──────── Task material

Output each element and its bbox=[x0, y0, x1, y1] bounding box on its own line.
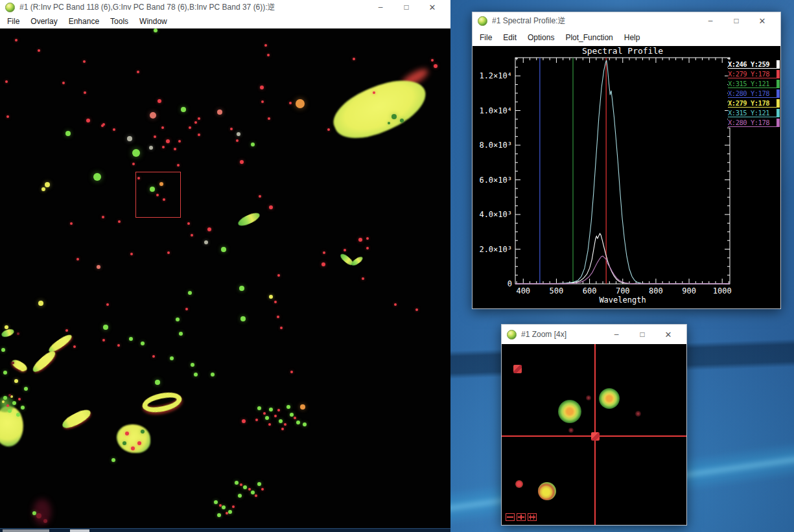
taskbar-segment[interactable] bbox=[3, 529, 49, 532]
spectral-plot-area[interactable]: Spectral Profile400500600700800900100002… bbox=[473, 46, 780, 308]
close-button[interactable]: ✕ bbox=[655, 330, 681, 339]
image-spot-red bbox=[194, 121, 197, 124]
image-blob-pill bbox=[10, 358, 29, 373]
x-axis-tick-label: 600 bbox=[583, 286, 597, 295]
spectral-profile-window: #1 Spectral Profile:逆 – □ ✕ FileEditOpti… bbox=[472, 12, 781, 309]
image-spot-red bbox=[73, 345, 76, 348]
image-spot-red bbox=[240, 483, 242, 486]
menu-item-tools[interactable]: Tools bbox=[110, 17, 128, 26]
image-spot-red bbox=[166, 139, 170, 143]
image-spot-red bbox=[323, 251, 325, 254]
image-spot-green bbox=[251, 143, 255, 146]
image-spot-red bbox=[178, 140, 181, 143]
envi-app-icon bbox=[507, 330, 517, 340]
minimize-button[interactable]: – bbox=[697, 17, 723, 25]
zoom-controls bbox=[506, 513, 537, 521]
plus-glyph-v bbox=[520, 515, 522, 520]
image-spot-red bbox=[263, 412, 266, 415]
zoom-spot-dimreddot bbox=[568, 428, 574, 433]
image-spot-red bbox=[294, 417, 296, 419]
legend-row: X:279 Y:178 bbox=[728, 98, 780, 108]
zoom-out-button[interactable] bbox=[506, 513, 515, 521]
image-spot-red bbox=[131, 446, 135, 450]
legend-row: X:315 Y:121 bbox=[728, 108, 780, 117]
image-spot-red bbox=[289, 102, 292, 104]
image-spot-red bbox=[125, 432, 129, 435]
zoom-center-marker[interactable] bbox=[591, 432, 600, 441]
menu-item-edit[interactable]: Edit bbox=[503, 33, 517, 42]
minimize-button[interactable]: – bbox=[603, 330, 629, 338]
legend-label: X:246 Y:259 bbox=[728, 60, 775, 68]
maximize-button[interactable]: □ bbox=[723, 17, 749, 25]
maximize-button[interactable]: □ bbox=[393, 3, 419, 11]
close-button[interactable]: ✕ bbox=[419, 3, 445, 12]
image-spot-gray bbox=[237, 132, 240, 136]
selection-rectangle[interactable] bbox=[135, 172, 181, 218]
y-axis-tick-label: 2.0×10³ bbox=[479, 245, 512, 254]
image-spot-red bbox=[62, 82, 65, 84]
image-spot-red bbox=[373, 91, 375, 94]
image-spot-green bbox=[303, 422, 307, 426]
taskbar-segment[interactable] bbox=[70, 529, 89, 532]
image-spot-dred bbox=[17, 332, 19, 335]
image-spot-red bbox=[394, 303, 397, 306]
image-spot-red bbox=[236, 139, 239, 142]
image-spot-red bbox=[198, 133, 200, 136]
image-spot-dred bbox=[12, 362, 14, 364]
image-spot-red bbox=[230, 128, 233, 130]
maximize-button[interactable]: □ bbox=[629, 330, 655, 338]
x-axis-tick-label: 900 bbox=[682, 286, 696, 295]
image-spot-red bbox=[102, 216, 104, 218]
image-spot-red bbox=[132, 163, 135, 165]
menu-item-help[interactable]: Help bbox=[624, 33, 640, 42]
zoom-titlebar[interactable]: #1 Zoom [4x] – □ ✕ bbox=[502, 325, 686, 344]
legend-row: X:280 Y:178 bbox=[728, 89, 780, 98]
image-blob-greentube bbox=[351, 255, 364, 267]
main-titlebar[interactable]: #1 (R:Inv PC Band 118 (6),G:Inv PC Band … bbox=[0, 0, 450, 14]
legend-swatch bbox=[776, 119, 780, 126]
menu-item-file[interactable]: File bbox=[480, 33, 492, 42]
main-menubar: FileOverlayEnhanceToolsWindow bbox=[0, 14, 450, 29]
zoom-spot-redsquare bbox=[513, 365, 522, 373]
menu-item-plot-function[interactable]: Plot_Function bbox=[565, 33, 613, 42]
spectral-titlebar[interactable]: #1 Spectral Profile:逆 – □ ✕ bbox=[473, 12, 780, 29]
taskbar[interactable] bbox=[0, 528, 450, 532]
image-viewport[interactable] bbox=[0, 29, 450, 528]
minimize-button[interactable]: – bbox=[368, 3, 393, 11]
image-blob-greentube bbox=[1, 328, 15, 338]
image-spot-red bbox=[137, 441, 141, 445]
image-spot-green bbox=[235, 481, 239, 485]
menu-item-options[interactable]: Options bbox=[528, 33, 554, 42]
image-spot-red bbox=[185, 308, 188, 310]
image-spot-red bbox=[344, 249, 346, 251]
image-spot-gray bbox=[149, 146, 153, 150]
image-spot-green bbox=[265, 416, 269, 420]
image-spot-dgreen bbox=[400, 119, 404, 122]
envi-app-icon bbox=[478, 16, 487, 26]
image-spot-red bbox=[255, 419, 258, 421]
image-spot-red bbox=[284, 423, 286, 426]
image-spot-red bbox=[366, 247, 369, 249]
menu-item-file[interactable]: File bbox=[7, 17, 19, 26]
image-spot-green bbox=[181, 107, 186, 112]
image-spot-green bbox=[32, 511, 36, 515]
image-spot-red bbox=[261, 488, 264, 491]
close-button[interactable]: ✕ bbox=[749, 17, 775, 25]
zoom-grid-button[interactable] bbox=[528, 513, 537, 521]
image-spot-green bbox=[279, 419, 283, 423]
menu-item-enhance[interactable]: Enhance bbox=[69, 17, 99, 26]
image-spot-red bbox=[232, 505, 235, 508]
legend-label: X:315 Y:121 bbox=[728, 109, 775, 117]
zoom-in-button[interactable] bbox=[517, 513, 526, 521]
menu-item-window[interactable]: Window bbox=[139, 17, 167, 26]
x-axis-tick-label: 400 bbox=[516, 286, 530, 295]
image-spot-green bbox=[3, 396, 7, 400]
grid-glyph-v2 bbox=[533, 515, 534, 520]
image-spot-dred bbox=[8, 394, 11, 397]
image-spot-green bbox=[296, 421, 300, 424]
image-spot-red bbox=[152, 355, 155, 358]
zoom-viewport[interactable] bbox=[502, 344, 686, 525]
image-spot-red bbox=[358, 238, 362, 242]
image-spot-red bbox=[268, 423, 271, 426]
menu-item-overlay[interactable]: Overlay bbox=[30, 17, 57, 26]
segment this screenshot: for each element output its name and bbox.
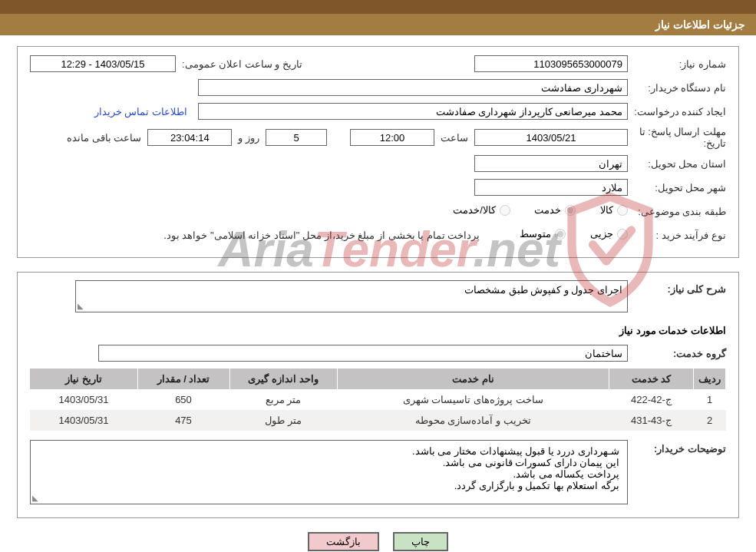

────────────────

● **Exercise objective**
Give back every record above exactly as written, skipping each picture.

● **Task answer**
Output each element and its bbox=[x0, y0, x1, y1] bounding box on its own line.
taskbar-segment[interactable] bbox=[3, 529, 49, 532]
spectral-plot-area[interactable]: Spectral Profile400500600700800900100002… bbox=[473, 46, 780, 308]
close-button[interactable]: ✕ bbox=[655, 330, 681, 339]
image-spot-red bbox=[194, 121, 197, 124]
image-blob-pill bbox=[10, 358, 29, 373]
x-axis-tick-label: 600 bbox=[583, 286, 597, 295]
spectral-profile-window: #1 Spectral Profile:逆 – □ ✕ FileEditOpti… bbox=[472, 12, 781, 309]
image-spot-red bbox=[73, 345, 76, 348]
image-spot-red bbox=[240, 483, 242, 486]
menu-item-tools[interactable]: Tools bbox=[110, 17, 128, 26]
image-spot-red bbox=[166, 139, 170, 143]
image-spot-red bbox=[323, 251, 325, 254]
image-spot-green bbox=[251, 143, 255, 146]
image-spot-red bbox=[178, 140, 181, 143]
envi-app-icon bbox=[507, 330, 517, 340]
minimize-button[interactable]: – bbox=[697, 17, 723, 25]
zoom-controls bbox=[506, 513, 537, 521]
plus-glyph-v bbox=[520, 515, 522, 520]
image-spot-red bbox=[263, 412, 266, 415]
zoom-spot-dimreddot bbox=[568, 428, 574, 433]
image-spot-red bbox=[294, 417, 296, 419]
legend-row: X:279 Y:178 bbox=[728, 98, 780, 108]
zoom-out-button[interactable] bbox=[506, 513, 515, 521]
image-spot-red bbox=[131, 446, 135, 450]
legend-row: X:315 Y:121 bbox=[728, 108, 780, 117]
image-spot-red bbox=[289, 102, 292, 104]
image-spot-red bbox=[125, 432, 129, 435]
zoom-center-marker[interactable] bbox=[591, 432, 600, 441]
menu-item-edit[interactable]: Edit bbox=[503, 33, 517, 42]
minimize-button[interactable]: – bbox=[603, 330, 629, 338]
legend-label: X:246 Y:259 bbox=[728, 60, 775, 68]
maximize-button[interactable]: □ bbox=[723, 17, 749, 25]
maximize-button[interactable]: □ bbox=[393, 3, 419, 11]
close-button[interactable]: ✕ bbox=[419, 3, 445, 12]
image-spot-gray bbox=[237, 132, 240, 136]
selection-rectangle[interactable] bbox=[135, 172, 181, 218]
y-axis-tick-label: 2.0×10³ bbox=[479, 245, 512, 254]
image-spot-red bbox=[62, 82, 65, 84]
image-spot-red bbox=[373, 91, 375, 94]
image-spot-green bbox=[303, 422, 307, 426]
taskbar-segment[interactable] bbox=[70, 529, 89, 532]
image-spot-dred bbox=[17, 332, 19, 335]
image-spot-red bbox=[394, 303, 397, 306]
image-spot-red bbox=[236, 139, 239, 142]
image-spot-red bbox=[198, 133, 200, 136]
image-spot-dred bbox=[12, 362, 14, 364]
image-spot-red bbox=[230, 128, 233, 130]
maximize-button[interactable]: □ bbox=[629, 330, 655, 338]
x-axis-tick-label: 900 bbox=[682, 286, 696, 295]
image-spot-red bbox=[102, 216, 104, 218]
image-spot-red bbox=[132, 163, 135, 165]
menu-item-help[interactable]: Help bbox=[624, 33, 640, 42]
zoom-titlebar[interactable]: #1 Zoom [4x] – □ ✕ bbox=[502, 325, 686, 344]
legend-row: X:280 Y:178 bbox=[728, 89, 780, 98]
image-blob-greentube bbox=[351, 255, 364, 267]
main-titlebar[interactable]: #1 (R:Inv PC Band 118 (6),G:Inv PC Band … bbox=[0, 0, 450, 14]
legend-swatch bbox=[776, 119, 780, 126]
menu-item-file[interactable]: File bbox=[480, 33, 492, 42]
main-menubar: FileOverlayEnhanceToolsWindow bbox=[0, 14, 450, 29]
zoom-spot-redsquare bbox=[513, 365, 522, 373]
menu-item-plot-function[interactable]: Plot_Function bbox=[565, 33, 613, 42]
spectral-titlebar[interactable]: #1 Spectral Profile:逆 – □ ✕ bbox=[473, 12, 780, 29]
taskbar[interactable] bbox=[0, 528, 450, 532]
image-viewport[interactable] bbox=[0, 29, 450, 528]
minimize-button[interactable]: – bbox=[368, 3, 393, 11]
image-blob-greentube bbox=[1, 328, 15, 338]
image-spot-red bbox=[137, 441, 141, 445]
image-spot-green bbox=[235, 481, 239, 485]
menu-item-options[interactable]: Options bbox=[528, 33, 554, 42]
image-spot-red bbox=[185, 308, 188, 310]
image-spot-red bbox=[344, 249, 346, 251]
image-spot-gray bbox=[149, 146, 153, 150]
image-spot-green bbox=[265, 416, 269, 420]
image-spot-dgreen bbox=[400, 119, 404, 122]
envi-app-icon bbox=[478, 16, 487, 26]
image-spot-red bbox=[255, 419, 258, 421]
image-spot-red bbox=[284, 423, 286, 426]
image-spot-red bbox=[366, 247, 369, 249]
menu-item-file[interactable]: File bbox=[7, 17, 19, 26]
image-spot-green bbox=[181, 107, 186, 112]
image-spot-green bbox=[32, 511, 36, 515]
image-spot-red bbox=[261, 488, 264, 491]
close-button[interactable]: ✕ bbox=[749, 17, 775, 25]
zoom-grid-button[interactable] bbox=[528, 513, 537, 521]
image-spot-green bbox=[279, 419, 283, 423]
menu-item-enhance[interactable]: Enhance bbox=[69, 17, 99, 26]
image-spot-red bbox=[232, 505, 235, 508]
legend-label: X:315 Y:121 bbox=[728, 109, 775, 117]
zoom-in-button[interactable] bbox=[517, 513, 526, 521]
menu-item-window[interactable]: Window bbox=[139, 17, 167, 26]
x-axis-tick-label: 400 bbox=[516, 286, 530, 295]
image-spot-green bbox=[3, 396, 7, 400]
grid-glyph-v2 bbox=[533, 515, 534, 520]
image-spot-dred bbox=[8, 394, 11, 397]
image-spot-green bbox=[296, 421, 300, 424]
image-spot-red bbox=[152, 355, 155, 358]
zoom-viewport[interactable] bbox=[502, 344, 686, 525]
image-spot-red bbox=[358, 238, 362, 242]
image-spot-red bbox=[268, 423, 271, 426]
menu-item-overlay[interactable]: Overlay bbox=[30, 17, 57, 26]
segment this screenshot: for each element output its name and bbox.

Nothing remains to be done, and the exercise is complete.